***** Given records
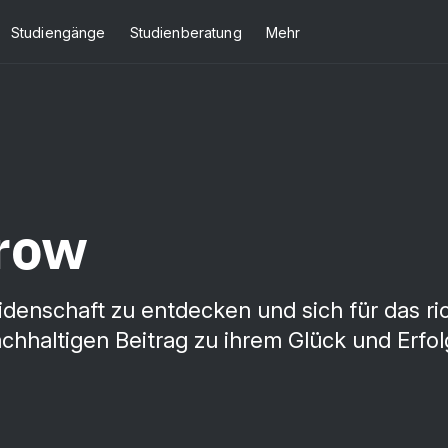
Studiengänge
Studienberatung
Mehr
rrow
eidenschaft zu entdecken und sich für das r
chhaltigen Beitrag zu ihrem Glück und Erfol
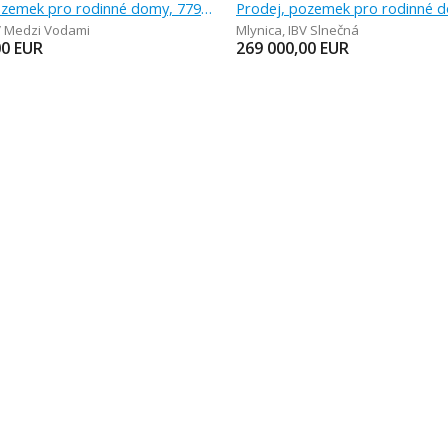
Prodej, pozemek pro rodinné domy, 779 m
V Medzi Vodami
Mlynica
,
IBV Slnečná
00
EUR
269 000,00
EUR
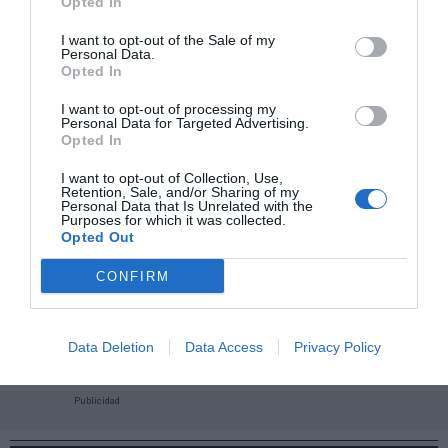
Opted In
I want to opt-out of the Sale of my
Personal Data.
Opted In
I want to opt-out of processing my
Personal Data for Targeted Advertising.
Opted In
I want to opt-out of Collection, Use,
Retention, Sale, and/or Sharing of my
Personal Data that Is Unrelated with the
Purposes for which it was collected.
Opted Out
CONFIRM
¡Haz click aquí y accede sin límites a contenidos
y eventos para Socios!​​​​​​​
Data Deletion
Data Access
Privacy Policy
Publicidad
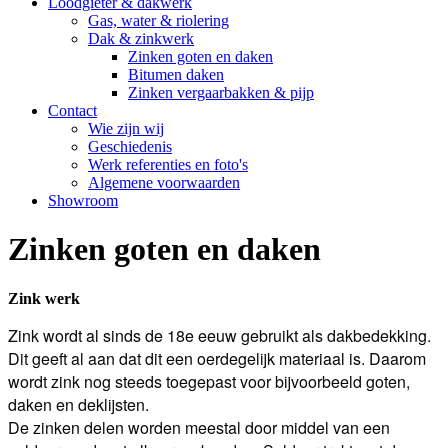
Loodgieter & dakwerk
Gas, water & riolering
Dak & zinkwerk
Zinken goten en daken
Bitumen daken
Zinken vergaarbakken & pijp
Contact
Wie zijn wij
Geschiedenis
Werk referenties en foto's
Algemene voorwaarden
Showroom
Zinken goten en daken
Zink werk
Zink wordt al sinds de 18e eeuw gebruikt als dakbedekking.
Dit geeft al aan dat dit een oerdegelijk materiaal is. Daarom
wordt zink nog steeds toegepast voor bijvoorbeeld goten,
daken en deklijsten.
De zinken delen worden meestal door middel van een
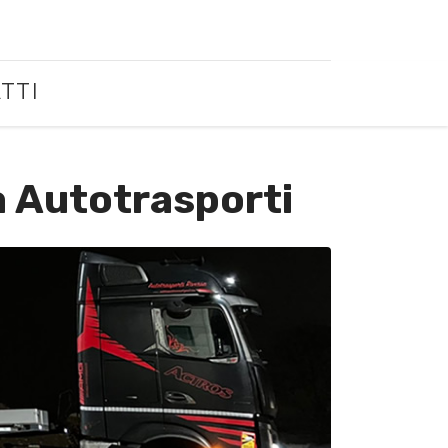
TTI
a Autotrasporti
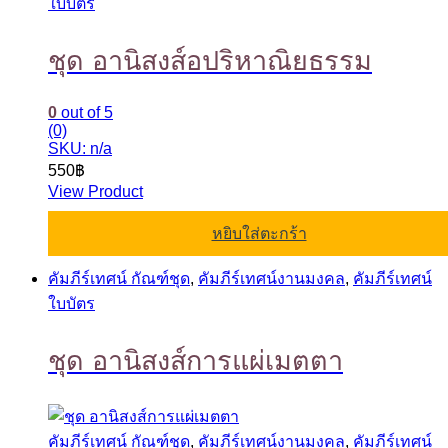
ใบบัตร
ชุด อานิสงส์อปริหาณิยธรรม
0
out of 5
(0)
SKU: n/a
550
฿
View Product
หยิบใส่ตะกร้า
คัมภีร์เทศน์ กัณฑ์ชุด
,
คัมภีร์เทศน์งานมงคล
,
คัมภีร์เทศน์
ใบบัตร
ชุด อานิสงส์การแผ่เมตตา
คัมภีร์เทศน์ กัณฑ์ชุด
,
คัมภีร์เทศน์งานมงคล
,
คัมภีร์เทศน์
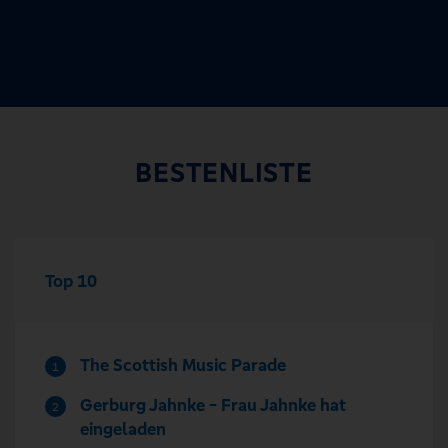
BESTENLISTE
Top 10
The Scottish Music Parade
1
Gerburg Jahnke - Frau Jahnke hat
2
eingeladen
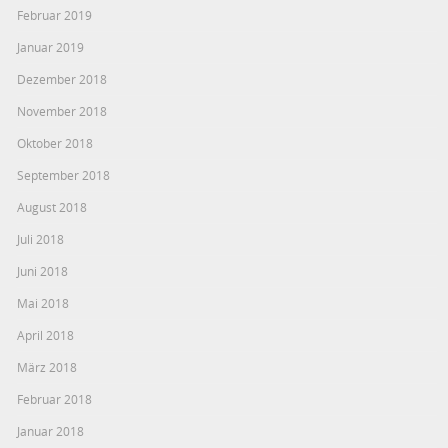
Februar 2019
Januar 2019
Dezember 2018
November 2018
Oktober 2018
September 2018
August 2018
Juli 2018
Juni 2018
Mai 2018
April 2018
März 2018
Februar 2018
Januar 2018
**********
Work to complete: Copy each line above containing the string "wordt".

Solution for this exercise:
Zink wordt al sinds de 18e eeuw gebruikt als dakbedekking.
wordt zink nog steeds toegepast voor bijvoorbeeld goten,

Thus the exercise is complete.